Bitcoin has continued to fall in value today, finding itself below $14,000. This drop began ten days ago, with a few increases before continuing its decline.
Adding to the decline of Bitcoin is the problem faced by South Korea this week. After trying to fend off several hacking attempts unsuccessfully during the past few months, the government is considering options to limit the cryptocurrency frenzy. One option is to shut down at least a few of the exchanges.
After South Korea shared this information, Bitcoin dropped to a value as low as $13,500. It is currently down by 30 percent from its record value of almost $20,000 in mid- December.
Bitcoin’s sudden drop began soon after futures contracts began trading on CME Group’s exchange, allowing investors the opportunity to bet on the cryptocurrency’s future value. Some investors have now expressed concern following South Korea’s news. The country has experienced a surge this year in Bitcoin activity, causing the nation’s prime minister to become concerned about the welfare of the nation’s youth.
South Korea will most likely not shut down the exchanges that account for over a fifth of global trading, but its warning is a wake-up call. According to a statement delivered by the Office for Government Policy Coordination, the country plans to track exchanges by requiring real-name transactions and imposing a ban on the offering of virtual accounts by banks to crypto-exchanges, according to a statement from the Office for Government Policy Coordination.
In Seoul, Bitcoin is trading at around a 30 percent premium above prevailing international rates, continuing proof of the country’s obsession with the digital currency.
South Korea’s government has stated, “Cryptocurrency speculation has been irrationally overheated in Korea. The government can’t leave the abnormal situation of speculation any longer.”
In Singapore, the monetary authority recently warned digital currency investors that they should be aware they are at risk of losing all the money.
Stephen Innes, head of trading for Asia Pacific at Oanda, explained, “Regulators are getting so concerned that this is primarily and predominantly a retail phenomenon.

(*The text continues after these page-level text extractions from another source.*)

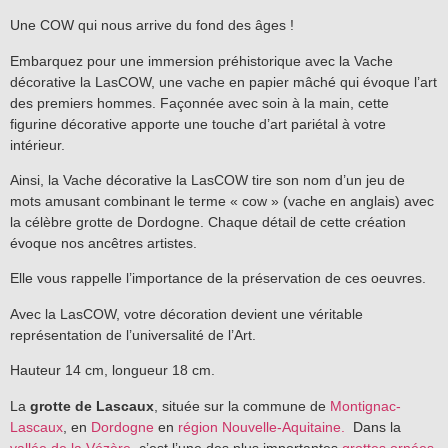
Une COW qui nous arrive du fond des âges !
Embarquez pour une immersion préhistorique avec la Vache
décorative la LasCOW, une vache en papier mâché qui évoque l’art
des premiers hommes. Façonnée avec soin à la main, cette
figurine décorative apporte une touche d’art pariétal à votre
intérieur.
Ainsi, la Vache décorative la LasCOW tire son nom d’un jeu de
mots amusant combinant le terme « cow » (vache en anglais) avec
la célèbre grotte de Dordogne. Chaque détail de cette création
évoque nos ancêtres artistes.
Elle vous rappelle l’importance de la préservation de ces oeuvres.
Avec la LasCOW, votre décoration devient une véritable
représentation de l’universalité de l’Art.
Hauteur 14 cm, longueur 18 cm.
La
grotte de Lascaux
, située sur la commune de
Montignac-
Lascaux
, en
Dordogne
en
région
Nouvelle-Aquitaine.
Dans la
vallée de la Vézère
, c’est l’une des plus importantes
grottes ornées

Regulators, not only in Asia but globally, are going to start addressing this fact, because I don’t think they’ve actually come to terms with what the absolute downside of a complete drop in crypto means for the economy.”
Across the globe, many countries are experiencing similar situations with cryptocurrency, and continued attempts to regulate the money have many investors concerned about its future, because many find its lack of regulation to be one of its most appealing traits.